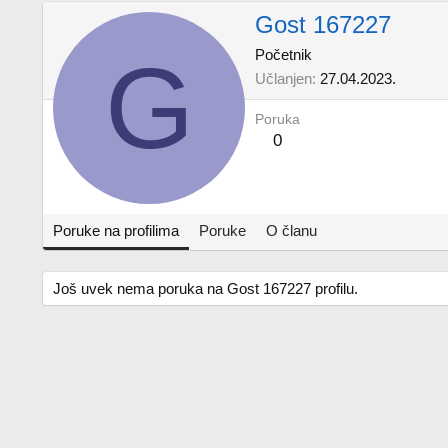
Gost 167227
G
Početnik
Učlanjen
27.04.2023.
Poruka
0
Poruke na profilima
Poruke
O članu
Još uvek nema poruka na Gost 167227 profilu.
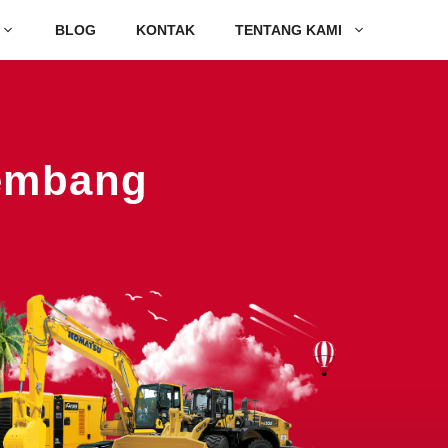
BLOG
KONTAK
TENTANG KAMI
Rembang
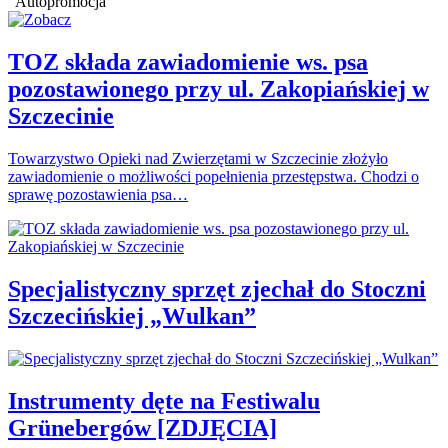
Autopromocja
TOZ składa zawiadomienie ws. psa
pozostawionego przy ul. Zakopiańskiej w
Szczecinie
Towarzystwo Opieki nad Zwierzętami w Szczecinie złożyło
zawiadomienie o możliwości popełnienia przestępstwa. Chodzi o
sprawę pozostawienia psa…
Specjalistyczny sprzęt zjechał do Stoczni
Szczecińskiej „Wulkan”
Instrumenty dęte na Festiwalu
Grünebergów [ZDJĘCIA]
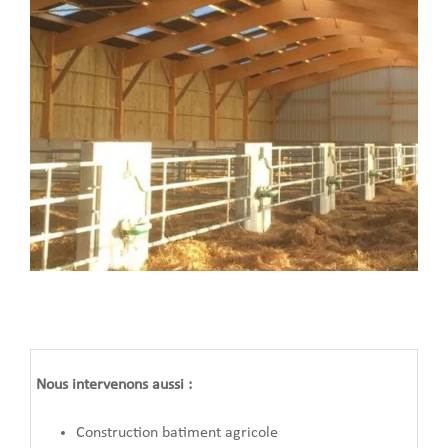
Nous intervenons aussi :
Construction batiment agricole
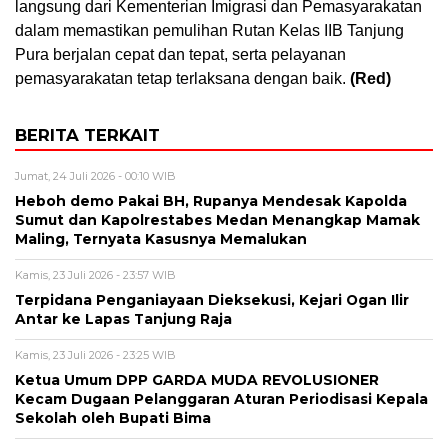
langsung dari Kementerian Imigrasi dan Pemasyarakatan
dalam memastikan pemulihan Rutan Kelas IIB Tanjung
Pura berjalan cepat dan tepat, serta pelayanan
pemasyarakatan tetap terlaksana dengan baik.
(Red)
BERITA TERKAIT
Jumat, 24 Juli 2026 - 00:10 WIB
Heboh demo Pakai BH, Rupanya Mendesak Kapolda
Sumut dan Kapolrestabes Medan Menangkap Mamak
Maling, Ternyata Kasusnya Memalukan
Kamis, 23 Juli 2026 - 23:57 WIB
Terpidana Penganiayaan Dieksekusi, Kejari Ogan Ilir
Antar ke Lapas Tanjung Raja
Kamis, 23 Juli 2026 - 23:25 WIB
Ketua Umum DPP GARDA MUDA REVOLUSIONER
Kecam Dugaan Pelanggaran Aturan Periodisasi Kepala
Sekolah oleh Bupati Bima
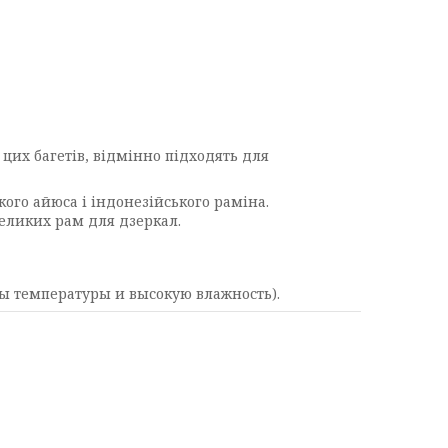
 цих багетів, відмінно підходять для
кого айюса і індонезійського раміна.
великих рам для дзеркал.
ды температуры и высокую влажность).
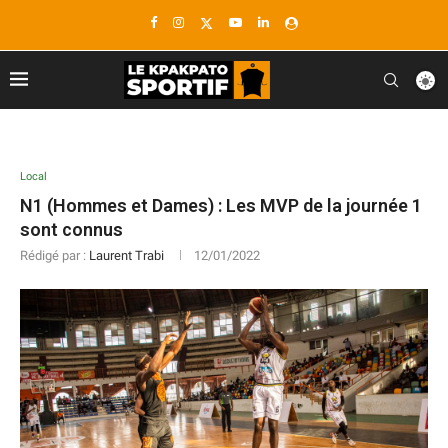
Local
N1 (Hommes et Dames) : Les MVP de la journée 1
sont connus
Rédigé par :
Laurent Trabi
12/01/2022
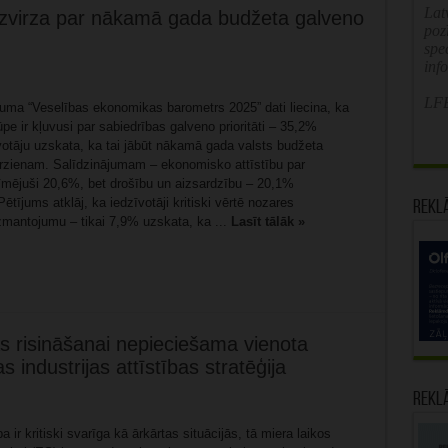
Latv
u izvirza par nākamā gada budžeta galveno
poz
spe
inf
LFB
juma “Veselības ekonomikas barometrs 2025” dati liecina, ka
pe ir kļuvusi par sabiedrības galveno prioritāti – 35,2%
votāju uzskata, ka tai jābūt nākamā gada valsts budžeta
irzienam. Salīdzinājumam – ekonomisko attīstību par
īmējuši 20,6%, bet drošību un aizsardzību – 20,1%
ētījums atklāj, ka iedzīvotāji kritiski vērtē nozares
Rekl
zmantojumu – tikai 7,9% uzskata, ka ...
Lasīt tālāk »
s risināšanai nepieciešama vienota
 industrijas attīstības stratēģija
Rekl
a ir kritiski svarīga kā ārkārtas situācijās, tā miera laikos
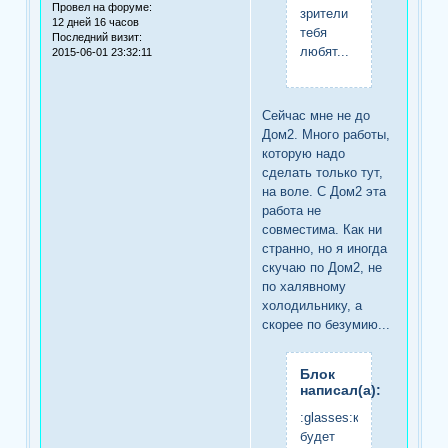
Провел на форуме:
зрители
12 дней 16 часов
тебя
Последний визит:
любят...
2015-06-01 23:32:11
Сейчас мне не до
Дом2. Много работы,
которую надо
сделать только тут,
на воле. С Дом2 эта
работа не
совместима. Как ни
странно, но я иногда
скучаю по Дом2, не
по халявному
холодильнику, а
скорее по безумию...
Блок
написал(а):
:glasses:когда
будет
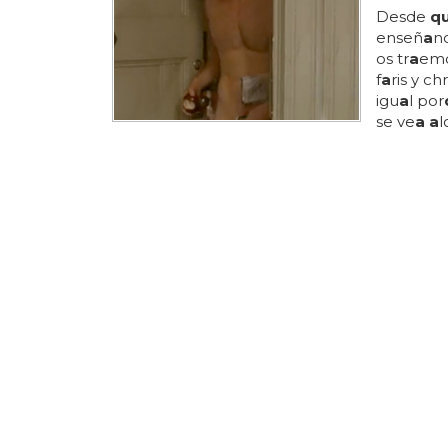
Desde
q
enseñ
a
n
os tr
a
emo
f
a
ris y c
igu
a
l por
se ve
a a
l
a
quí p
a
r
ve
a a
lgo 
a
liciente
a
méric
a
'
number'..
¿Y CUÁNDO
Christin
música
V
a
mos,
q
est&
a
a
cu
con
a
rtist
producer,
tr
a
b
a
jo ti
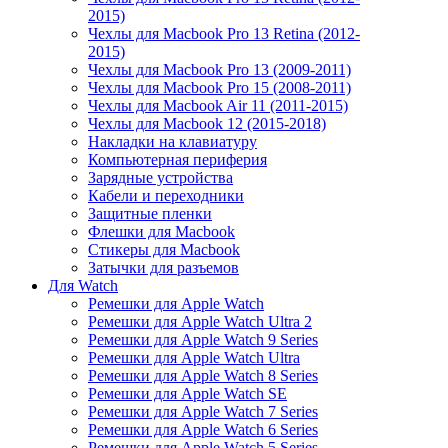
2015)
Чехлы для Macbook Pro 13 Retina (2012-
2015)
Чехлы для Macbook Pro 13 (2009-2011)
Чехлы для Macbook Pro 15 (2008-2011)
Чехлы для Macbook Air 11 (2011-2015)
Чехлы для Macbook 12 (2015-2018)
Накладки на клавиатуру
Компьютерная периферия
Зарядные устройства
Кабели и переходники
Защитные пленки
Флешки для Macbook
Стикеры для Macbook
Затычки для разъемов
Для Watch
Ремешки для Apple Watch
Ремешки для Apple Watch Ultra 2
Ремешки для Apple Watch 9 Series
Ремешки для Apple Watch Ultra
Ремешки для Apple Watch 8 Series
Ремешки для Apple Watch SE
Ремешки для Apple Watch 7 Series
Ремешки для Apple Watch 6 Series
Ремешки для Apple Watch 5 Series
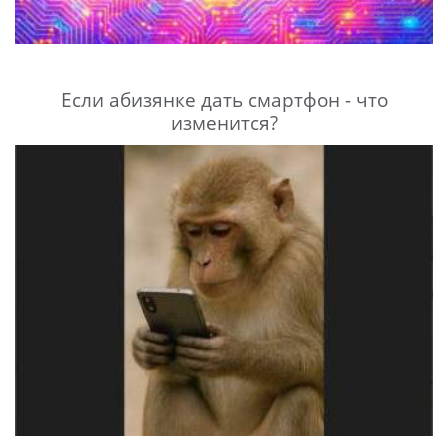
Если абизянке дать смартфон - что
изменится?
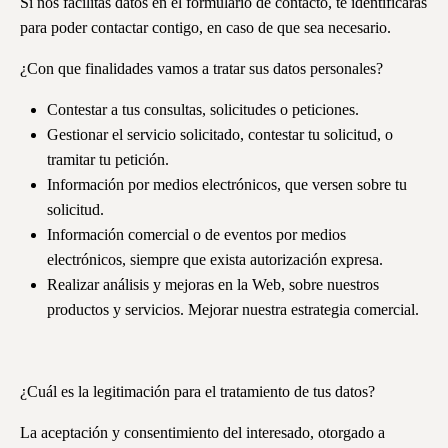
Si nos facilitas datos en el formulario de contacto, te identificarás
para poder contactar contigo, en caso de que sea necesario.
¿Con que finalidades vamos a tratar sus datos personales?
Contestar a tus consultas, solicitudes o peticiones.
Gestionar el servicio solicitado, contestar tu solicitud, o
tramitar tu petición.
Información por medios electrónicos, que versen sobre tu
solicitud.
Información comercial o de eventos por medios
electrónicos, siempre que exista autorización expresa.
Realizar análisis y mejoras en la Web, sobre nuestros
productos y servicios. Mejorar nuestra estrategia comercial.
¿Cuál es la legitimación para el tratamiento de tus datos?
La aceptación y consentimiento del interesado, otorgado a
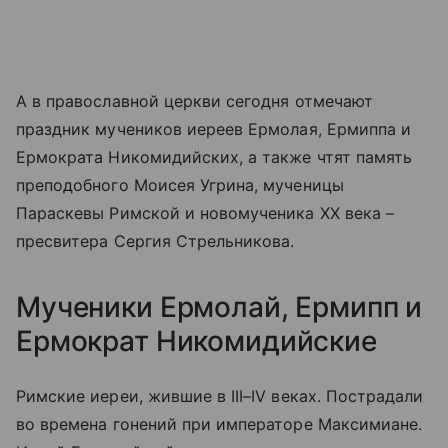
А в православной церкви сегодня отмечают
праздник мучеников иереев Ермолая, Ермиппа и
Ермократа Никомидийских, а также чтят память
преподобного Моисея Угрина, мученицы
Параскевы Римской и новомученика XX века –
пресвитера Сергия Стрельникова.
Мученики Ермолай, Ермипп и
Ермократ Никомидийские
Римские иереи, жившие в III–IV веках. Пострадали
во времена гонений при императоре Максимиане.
# # # # # # #
What needs to be done:
Your copy should hold all the data word for word. It should hold no pictures.

Task output:
Gost 167227
G
Početnik
Učlanjen
27.04.2023.
Poruka
0
Poruke na profilima
Poruke
O članu
Još uvek nema poruka na Gost 167227 profilu.
BLOG
KONTAK
TENTANG KAMI
Rembang
Autopromocja
TOZ składa zawiadomienie ws. psa
pozostawionego przy ul. Zakopiańskiej w
Szczecinie
Towarzystwo Opieki nad Zwierzętami w Szczecinie złożyło
zawiadomienie o możliwości popełnienia przestępstwa. Chodzi o
sprawę pozostawienia psa…
Specjalistyczny sprzęt zjechał do Stoczni
Szczecińskiej „Wulkan”
Instrumenty dęte na Festiwalu
Grünebergów [ZDJĘCIA]
Nous intervenons aussi :
Construction batiment agricole
langsung dari Kementerian Imigrasi dan Pemasyarakatan
dalam memastikan pemulihan Rutan Kelas IIB Tanjung
Pura berjalan cepat dan tepat, serta pelayanan
pemasyarakatan tetap terlaksana dengan baik.
(Red)
BERITA TERKAIT
Jumat, 24 Juli 2026 - 00:10 WIB
Heboh demo Pakai BH, Rupanya Mendesak Kapolda
Sumut dan Kapolrestabes Medan Menangkap Mamak
Maling, Ternyata Kasusnya Memalukan
Kamis, 23 Juli 2026 - 23:57 WIB
Terpidana Penganiayaan Dieksekusi, Kejari Ogan Ilir
Antar ke Lapas Tanjung Raja
Kamis, 23 Juli 2026 - 23:25 WIB
Ketua Umum DPP GARDA MUDA REVOLUSIONER
Kecam Dugaan Pelanggaran Aturan Periodisasi Kepala
Sekolah oleh Bupati Bima
 цих багетів, відмінно підходять для
кого айюса і індонезійського раміна.
великих рам для дзеркал.
ды температуры и высокую влажность).
Local
N1 (Hommes et Dames) : Les MVP de la journée 1
sont connus
Rédigé par :
Laurent Trabi
12/01/2022
Latv
u izvirza par nākamā gada budžeta galveno
poz
spe
inf
LFB
juma “Veselības ekonomikas barometrs 2025” dati liecina, ka
pe ir kļuvusi par sabiedrības galveno prioritāti – 35,2%
votāju uzskata, ka tai jābūt nākamā gada valsts budžeta
irzienam. Salīdzinājumam – ekonomisko attīstību par
īmējuši 20,6%, bet drošību un aizsardzību – 20,1%
ētījums atklāj, ka iedzīvotāji kritiski vērtē nozares
Rekl
zmantojumu – tikai 7,9% uzskata, ka ...
Lasīt tālāk »
s risināšanai nepieciešama vienota
 industrijas attīstības stratēģija
Rekl
a ir kritiski svarīga kā ārkārtas situācijās, tā miera laikos
Провел на форуме:
зрители
12 дней 16 часов
тебя
Последний визит:
любят...
2015-06-01 23:32:11
Сейчас мне не до
Дом2. Много работы,
которую надо
сделать только тут,
на воле. С Дом2 эта
работа не
совместима. Как ни
странно, но я иногда
скучаю по Дом2, не
по халявному
холодильнику, а
скорее по безумию...
Блок
написал(а):
:glasses:когда
будет
Desde
q
enseñ
a
n
os tr
a
emo
f
a
ris y c
igu
a
l por
se ve
a a
l
a
quí p
a
r
ve
a a
lgo 
a
liciente
a
méric
a
'
number'..
¿Y CUÁNDO
Christin
música
V
a
mos,
q
est&
a
a
cu
con
a
rtist
producer,
tr
a
b
a
jo ti
2015)
Чехлы для Macbook Pro 13 Retina (2012-
2015)
Чехлы для Macbook Pro 13 (2009-2011)
Чехлы для Macbook Pro 15 (2008-2011)
Чехлы для Macbook Air 11 (2011-2015)
Чехлы для Macbook 12 (2015-2018)
Накладки на клавиатуру
Компьютерная периферия
Зарядные устройства
Кабели и переходники
Защитные пленки
Флешки для Macbook
Стикеры для Macbook
Затычки для разъемов
Для Watch
Ремешки для Apple Watch
Ремешки для Apple Watch Ultra 2
Ремешки для Apple Watch 9 Series
Ремешки для Apple Watch Ultra
Ремешки для Apple Watch 8 Series
Ремешки для Apple Watch SE
Ремешки для Apple Watch 7 Series
Ремешки для Apple Watch 6 Series
Ремешки для Apple Watch 5 Series
Если абизянке дать смартфон - что
изменится?
Si nos facilitas datos en el formulario de contacto, te identificarás
para poder contactar contigo, en caso de que sea necesario.
¿Con que finalidades vamos a tratar sus datos personales?
Contestar a tus consultas, solicitudes o peticiones.
Gestionar el servicio solicitado, contestar tu solicitud, o
tramitar tu petición.
Información por medios electrónicos, que versen sobre tu
solicitud.
Información comercial o de eventos por medios
electrónicos, siempre que exista autorización expresa.
Realizar análisis y mejoras en la Web, sobre nuestros
productos y servicios. Mejorar nuestra estrategia comercial.
¿Cuál es la legitimación para el tratamiento de tus datos?
La aceptación y consentimiento del interesado, otorgado a
А в православной церкви сегодня отмечают
праздник мучеников иереев Ермолая, Ермиппа и
Ермократа Никомидийских, а также чтят память
преподобного Моисея Угрина, мученицы
Параскевы Римской и новомученика XX века –
пресвитера Сергия Стрельникова.
Мученики Ермолай, Ермипп и
Ермократ Никомидийские
Римские иереи, жившие в III–IV веках. Пострадали
во времена гонений при императоре Максимиане.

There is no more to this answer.